» **What you will do**
Please reproduce the entries exactly as they appear below, but not the pictures.

(Transcribed page contents)
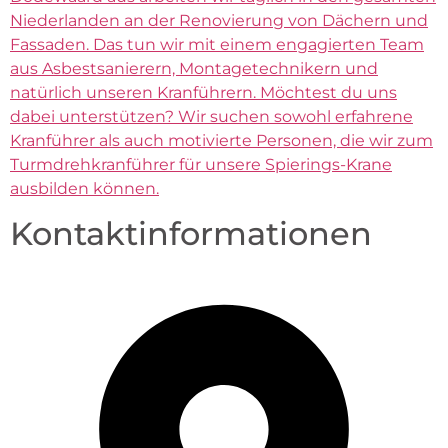
Niederlanden an der Renovierung von Dächern und
Fassaden. Das tun wir mit einem engagierten Team
aus Asbestsanierern, Montagetechnikern und
natürlich unseren Kranführern. Möchtest du uns
dabei unterstützen? Wir suchen sowohl erfahrene
Kranführer als auch motivierte Personen, die wir zum
Turmdrehkranführer für unsere Spierings-Krane
ausbilden können.
Kontaktinformationen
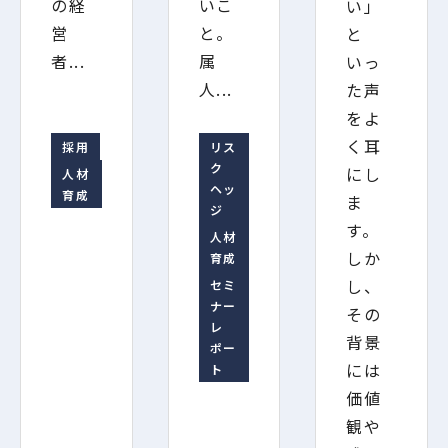
の経
いこ
い」
営
と。
と
者...
属
いっ
人...
た声
をよ
く耳
採用
リス
ク
にし
人材
ヘッ
育成
ま
ジ
す。
人材
しか
育成
し、
セミ
ナー
その
レ
背景
ポー
には
ト
価値
観や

» **Expected output**
Niederlanden an der Renovierung von Dächern und
Fassaden. Das tun wir mit einem engagierten Team
aus Asbestsanierern, Montagetechnikern und
natürlich unseren Kranführern. Möchtest du uns
dabei unterstützen? Wir suchen sowohl erfahrene
Kranführer als auch motivierte Personen, die wir zum
Turmdrehkranführer für unsere Spierings-Krane
ausbilden können.
Kontaktinformationen
の経
いこ
い」
営
と。
と
者...
属
いっ
人...
た声
をよ
く耳
採用
リス
ク
にし
人材
ヘッ
育成
ま
ジ
す。
人材
しか
育成
し、
セミ
ナー
その
レ
背景
ポー
には
ト
価値
観や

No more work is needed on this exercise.